Lyudmila Rumyantseva – who, like Shevtsova, fled the town of Shebekino close to the Ukraine border in early June – said help from Prigozhin or Ramzan Kadyrov, the leader of Russia’s southern Chechnya region who also controls his own army, might not go amiss.
“I think they have a stricter attitude, more responsible, probably… We’ll be glad to see any of them if they can just return our homes to us,” she said.
Sergei, 66, said he had fled Shebekino when soldiers told him to grab some clothes and leave with them if he wanted to stay alive. He said he had no doubt that Prigozhin’s Wagner group, which includes convicts recruited from Russian jails, would be up to the task.
“The Wagner guys, if they come, will do their job. They are prisoners. They are real people. Such people should be rewarded,” he said, before adding “that’s enough, otherwise they’ll put me in jail”.

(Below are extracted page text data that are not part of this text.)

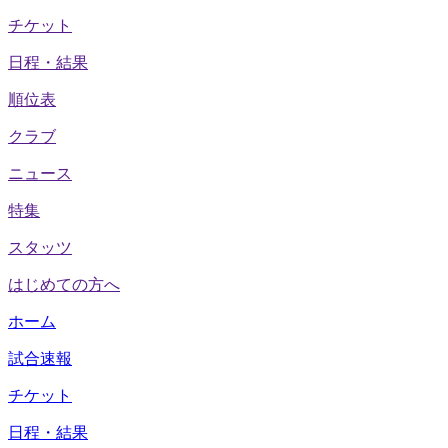
チケット
日程・結果
順位表
クラブ
ニュース
特集
スタッツ
はじめての方へ
ホーム
試合速報
チケット
日程・結果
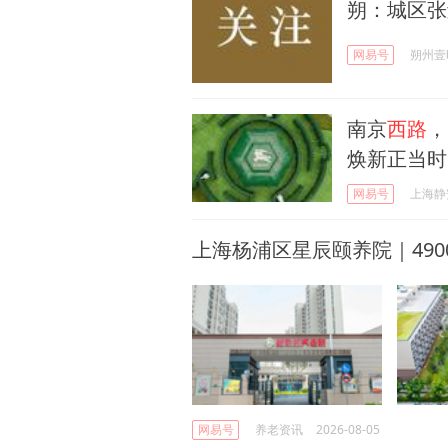
朔：城区张
网易号
朔州壹
南京
西路
，
焕新正当时
网易号
上海静
上海杨浦区星辰颐养院｜490
网易号
养老资讯
2026-08-05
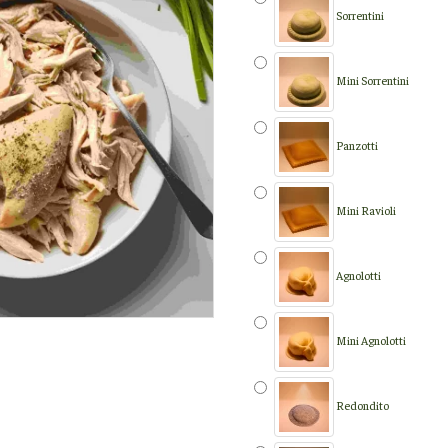
Sorrentini
Mini Sorrentini
Panzotti
Mini Ravioli
Agnolotti
Mini Agnolotti
Redondito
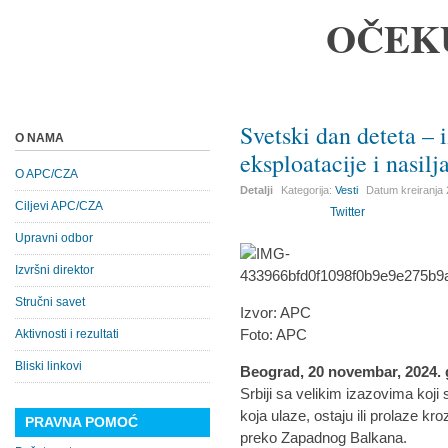
OČEK
Svetski dan deteta – 
O NAMA
eksploatacije i nasilj
O APC/CZA
Detalji
Kategorija:
Vesti
Datum kreiranja
Ciljevi APC/CZA
Twitter
Upravni odbor
Izvršni direktor
Stručni savet
Izvor: APC
Foto: APC
Aktivnosti i rezultati
Bliski linkovi
Beograd, 20 novembar, 2024.
Srbiji sa velikim izazovima koji 
koja ulaze, ostaju ili prolaze kr
PRAVNA POMOĆ
preko Zapadnog Balkana.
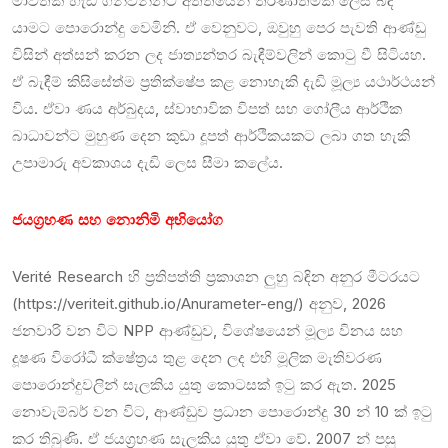
මාවතක් හැඩ ගන්වන්නට අතීතයෙන් තීරණාත්මක ලෙස බිඳී
යාමට පොරොන්දු වෙමිනි. ඒ වෙනුවට, ඔවුහු පෙර පැවති ආණ්ඩු
විසින් අත්සන් කරන ලද ජාත්‍යන්තර බැඳීම්වලින් කොටු වී සිටියහ.
ඒ බැඳීම් කිසිසේත්ම ප්‍රතික්ෂේප කළ නොහැකි දැඩි මූල්‍ය යථාර්ථයන්
විය. ඒවා ණය අර්බුදය, ස්වාභාවික විපත් සහ ගෝලීය ආර්ථික
බාධාවන්ට මුහුණ දෙන කුඩා දූපත් ආර්ථිකයකට ලබා ගත හැකි
උපාමාරු අවකාශය දැඩි ලෙස සීමා කලේය.
ජයග්‍රහණ සහ නොනිමි අභියෝග
Verité Research හි ප්‍රතිපත්ති ප්‍රකාශන ලුහු බඳින අනුර මීටරයට
(https://veriteit.github.io/Anurameter-eng/) අනුව, 2026
ජනවාරි වන විට NPP ආණ්ඩුව, විශේෂයෙන් මූල්‍ය විනය සහ
දූෂණ විරෝධී ක්ෂේත්‍රය තුළ දෙන ලද එහි මූලික මැතිවරණ
පොරොන්දුවලින් සැලකිය යුතු කොටසක් ඉටු කර ඇත. 2025
නොවැම්බර් වන විට, ආණ්ඩුව ප්‍රධාන පොරොන්දු 30 න් 10 ක් ඉටු
කර තිබුණි. ඒ ජයග්‍රහණ සැලකිය යුතු ඒවා වේ. 2007 න් පසු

On the surface, life in Belgorod appears largely normal in the warm early summer, with children riding scooters and toy cars in the city’s Victory Park while jaunty pop music blares from loudspeakers.
But reminders of the conflict are not far away. Signs directing people to the nearest shelters are a common sight. Military helicopters are occasionally seen overhead.
Governor Vyacheslav Gladkov felt the need to publish a video on Tuesday reassuring people that there was no enemy presence inside the region.
But his Telegram account every day this week has listed dozens of attacks on villages near the border from mortar rounds, artillery fire or bombs dropped from drones, inflicting no fatalities but causing damage to buildings, vehicles and infrastructure.
Reuters could not independently confirm the attacks. Ukraine does not comment on military operations outside its own borders.
Alexandra Bespalova, another uprooted resident of Shebekino, said she still supported Moscow’s actions in Ukraine, but that Russia needed to do something to protect its own territories.
“I always believed that we were right, that our government is right taking Luhansk, the Donbas region, our Russian people under its wing,” she said.
“But I also believed – and believe – that you have to defend yourself first.”